Obviously, though read performance is now optimized, storage is not. The same employee record now exists in duplicate partitions - one for its City and one for its Title. It is redundant data, and to an RDBMS Junkie, plain sloppy.
This has two potential issues: (1) Costs more storage (2) When something gets updated/ deleted/ inserted, the write operations will have to write in multiple places, so write latency will be higher - and it is also error-prone, possibly leading to inconsistent data if someone forgets to change one of the places
I could have gone ahead and tried to solve the same problem in the traditional SQL Server way - using a clustered index on either title or city. The read performance would not have been terrible - and we could have avoided the potential issues listed above. But I will not do that. Because this is not the perfect example case study for Cassandra. The simplicity of this example almost makes it more suitable for RDBMS.
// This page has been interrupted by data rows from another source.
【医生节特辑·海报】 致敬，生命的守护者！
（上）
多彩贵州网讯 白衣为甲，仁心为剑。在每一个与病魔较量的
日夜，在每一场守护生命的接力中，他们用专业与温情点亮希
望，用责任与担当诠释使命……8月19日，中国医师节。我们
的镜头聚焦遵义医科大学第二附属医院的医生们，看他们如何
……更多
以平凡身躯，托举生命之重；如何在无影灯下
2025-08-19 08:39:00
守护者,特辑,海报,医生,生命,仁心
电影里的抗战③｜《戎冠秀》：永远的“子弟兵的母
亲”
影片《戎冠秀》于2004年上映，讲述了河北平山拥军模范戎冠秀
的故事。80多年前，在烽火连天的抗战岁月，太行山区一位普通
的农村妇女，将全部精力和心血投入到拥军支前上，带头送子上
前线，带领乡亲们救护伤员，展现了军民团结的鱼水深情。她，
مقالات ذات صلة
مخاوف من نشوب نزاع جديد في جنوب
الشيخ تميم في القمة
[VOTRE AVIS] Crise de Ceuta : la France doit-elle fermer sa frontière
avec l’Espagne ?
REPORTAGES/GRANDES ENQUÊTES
Instead, let us talk about the true goals Casandra wants to achieve, and how it achieves them. Once that is out of the way, we will come back to this example. We will explore Cassandra's answer to the above issues.
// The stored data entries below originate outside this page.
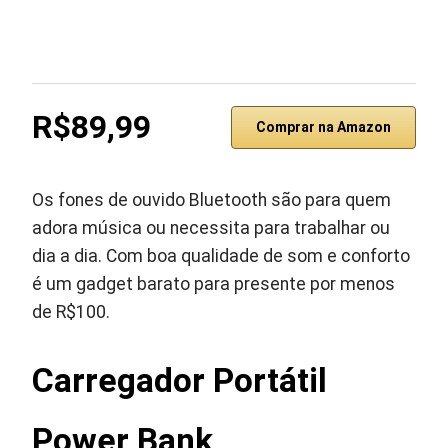
R$89,99
Comprar na Amazon
Os fones de ouvido Bluetooth são para quem
adora música ou necessita para trabalhar ou
dia a dia. Com boa qualidade de som e conforto
é um gadget barato para presente por menos
de R$100.
Carregador Portátil
Power Bank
Availability versus Consistency - the Paradigm Shift
The internet has made many people very rich. There is a lot of money in eyeballs and clicks. It pays for our cars and homes and air conditioning (and roads and schools too - when Mark Zuckerberg pays his taxes). What do all these eyeballs want?
A V A I L A B I L I T Y + P E R F O R M A N C E
Yes, a website must be always available. What happens if clicking on that nice pair of glasses on Walmart.com takes too long to show you the details? You go and buy it on Amazon.com. What happens when you try to add an item to the cart, it tells you: "Partition detected across Atlantic. I could not decrement the quantity of this gumball machine by 1 in our European Data Center. Try again in 2 minutes", will you calmly say "Oh okay" and try again in 2 minutes?
The point is - in today's world, Availability (the ability to respond successfully to your user's HTTP requests) is of prime importance, and directly equates with money. But in today's world of geo-distributed data centers and inter-continental latencies, there are always partitions (read network failures) - either present or perceived. According to Eric Brewer's widely known (and widely misunderstood) CAP Theorem, when a partition (network failure) occurs in a distributed system, you must choose between Availability and Consistency.
In the Availability versus Consistency battle, Availability wins in today's world because availability means money.
Following natural evolution of the free market, products like Cassandra have evolved to favor Availability over Consistency. When you add something to the cart and the inventory database quantity must be decremented by 1, the application tries to keep the replicas in USA and Europe consistent by replicating the change everywhere. But if a partition appears, and it cannot ensure Consistency of the data (i.e., cannot update the remote replica), it then faces a choice - it can either show that friendly error message to the user (favoring Consistency), or let the user complete the transaction and, under the hood, keep on trying to reach an eventually consistent state later on (favoring Availability over Strong Consistency). In essence, I just explained Brewer's CAP theorem in a simple manner.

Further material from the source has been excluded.